Dentingan sendok memetik bibir cangkir dengan anggun. Rana tersenyum puas. Wangi teh buatannya tercium harum. Lezat untuk dicicipi. Segera ia bangkit dengan membawakan teh andalannya menuju kursi depan.

"Aleva, lihat apa yang Ibu bawakan?" tanya Rana dengan nada menyenangkan. Bibir merahnya mekar tak menghambat.

Rana meletakkan cangkir di atas meja. Sengaja ia membuat suara tubrukan dengan kaca itu terdengar nyaring. Agar Aleva mendengar bahwa ibunya telah membuatkan teh untuknya.

Rana menopang dagunya. Menatap benih cantiknya. Melihat rambut hitamnya yang terajut dengan lurus, bibir anaknya yang jika dilihat mirip dengan suaminya, mata yang biru menunggu untuk disibak. Cantik, katanya. Tak apa ia menunggu sampai 19 tahun untuk mendapatkan seorang anak. Anaknya sangat tumbuh menjadi gadis rupawan.

Rana tersenyum lagi. Aleva memang suka minum teh. Entah mengapa. Teh salahsatu rutinitas yang digemari Aleva, sejak awal bertemu. Jika diingat, Rana sempat kaget saat Aleva meneguk secangkir teh. Habis. Tetapi akhirnya, itu semua merupakan tata cara yang dianggap wajar.

"Aleva, diminum tehnya," tangan Rana menggeser cangkir itu lebih dekat dengan Aleva yang sedang mematung kosong. Tak bergerak. Mata terbuka. "Ini teh kesukaanmu loh,"

"Terserah," jawab Aleva dengan nada datar tak terikhlaskan.

"Iya, ayo diminum Nak."

"Terserah,"

"Aleva..."

"Terserah,"

Rana mulai beraksi. Segera ia menyodorkan cangkir ke bibir mungil Aleva. Tak terbuka. Aleva melawan keras. Bibirnya terus mengatup bagaikan berhibernasi.

"Aleva, minum!"

"Terserah,"

Air mata Rana mulai berkecipak.

"Aleva!"

"Terserah,"

Pita suara Rana mulai merintih peluh.

"Aleva! Minum, Nak!"

"Terserah,"

Tangan Rana gemetar kuat. Cangkir terjatuh memecah keheningan. Membuka portal air mata di pelupuk mata Rana. Pita suaranya menjerit bebas. Dia merutuk-rutuk di lantai.

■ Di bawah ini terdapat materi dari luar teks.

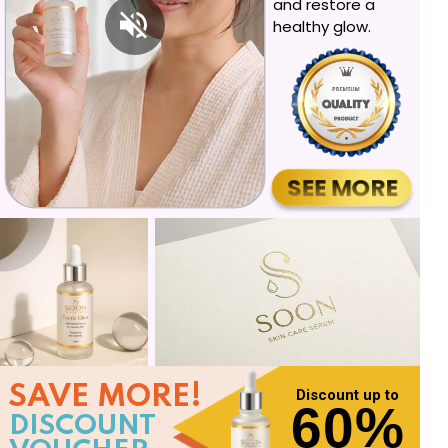
and restore a
healthy glow.
SEE MORE
SAVE MORE!
Discount up to
60%
DISCOUNT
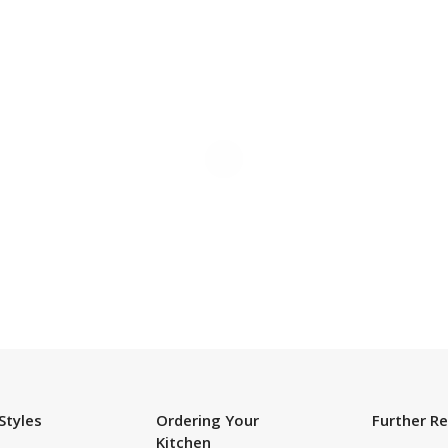
SUBSCRIBE TO OUR NEWSLETTER
Styles
Ordering Your
Further R
Kitchen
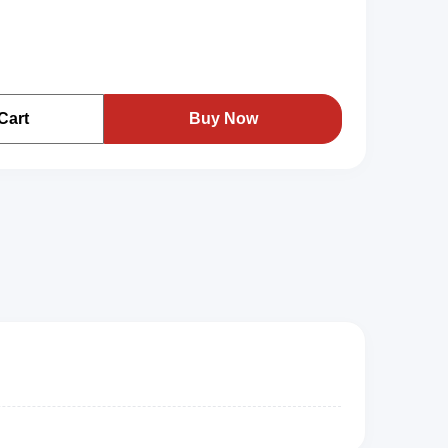
Cart
Buy Now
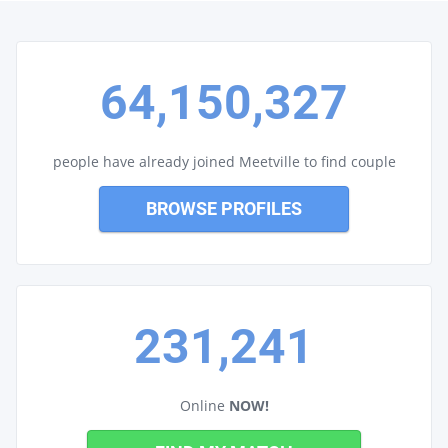
64,150,327
people have already joined Meetville to find couple
BROWSE PROFILES
231,241
Online
NOW!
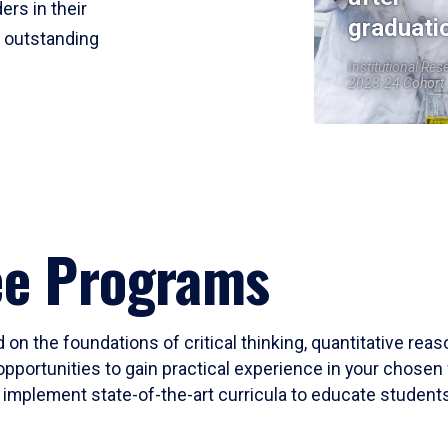
ers in their
graduati
r outstanding
Institutional Res
2023-24 Cohort
ee Programs
 on the foundations of critical thinking, quantitative rea
opportunities to gain practical experience in your chosen 
mplement state-of-the-art curricula to educate students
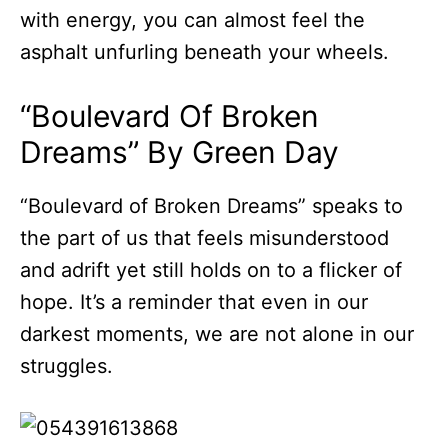
with energy, you can almost feel the
asphalt unfurling beneath your wheels.
“Boulevard Of Broken
Dreams” By Green Day
“Boulevard of Broken Dreams” speaks to
the part of us that feels misunderstood
and adrift yet still holds on to a flicker of
hope. It’s a reminder that even in our
darkest moments, we are not alone in our
struggles.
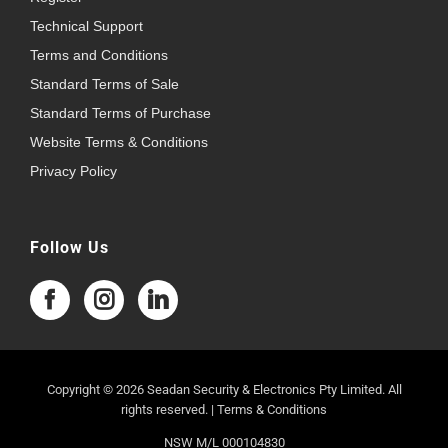
Technical Support
Terms and Conditions
Standard Terms of Sale
Standard Terms of Purchase
Website Terms & Conditions
Privacy Policy
Follow Us
Copyright © 2026 Seadan Security & Electronics Pty Limited. All
rights reserved. |
Terms & Conditions
NSW M/L 000104830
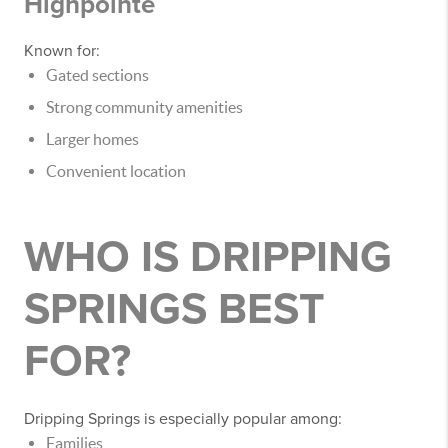
Highpointe
Known for:
Gated sections
Strong community amenities
Larger homes
Convenient location
WHO IS DRIPPING
SPRINGS BEST
FOR?
Dripping Springs is especially popular among:
Families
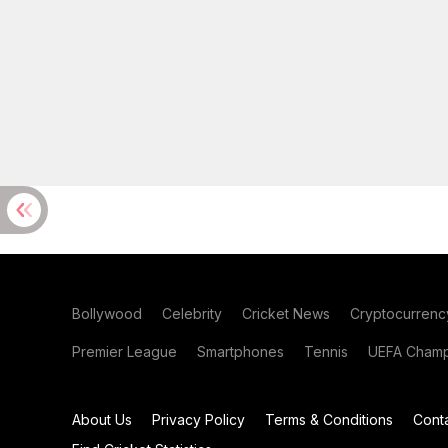
Bollywood
Celebrity
Cricket News
Cryptocurrenc
Premier League
Smartphones
Tennis
UEFA Champ
About Us
Privacy Policy
Terms & Conditions
Cont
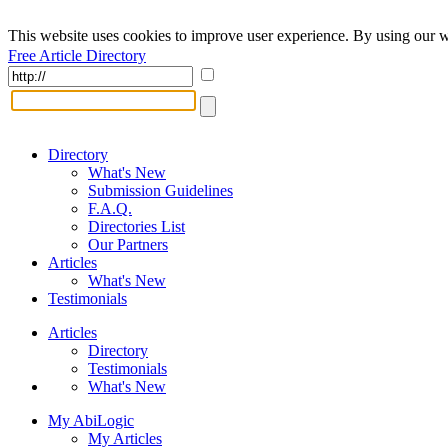
This website uses cookies to improve user experience. By using our w
Free Article Directory
Directory
What's New
Submission Guidelines
F.A.Q.
Directories List
Our Partners
Articles
What's New
Testimonials
Articles
Directory
Testimonials
What's New
My AbiLogic
My Articles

"Dasar kamu!" Rana bangkit dari lantai. Mencekik Aleva kuat. Meremas rambut anaknya. Mencubit anaknya keras.

"Terserah. Terserah. Terserah," ucap Aleva tanpa nada kesakitan.

Emosi Rana sudah mencapai titik tertinggi. Amarahnya sudah berkolaborasi dengan rasa sedih yang belum tersirat. Segera ia membuka bagian belakang baju Aleva. Membuka kulitnya paksa.

"Aku tak butuh kamu! Aku lebih baik menunggu beberapa tahun lagi agar ada benih yang tertanam dalam rahimku!"

Rana membuang baterai yang sejak bulan kemarin sudah tertancap di dalam tubuh Aleva. Tangisnya menyalang tak terperi. Ia lebih setia dengan menunggu. Walau terkadang itu meremas otak keseimbangannya kuat.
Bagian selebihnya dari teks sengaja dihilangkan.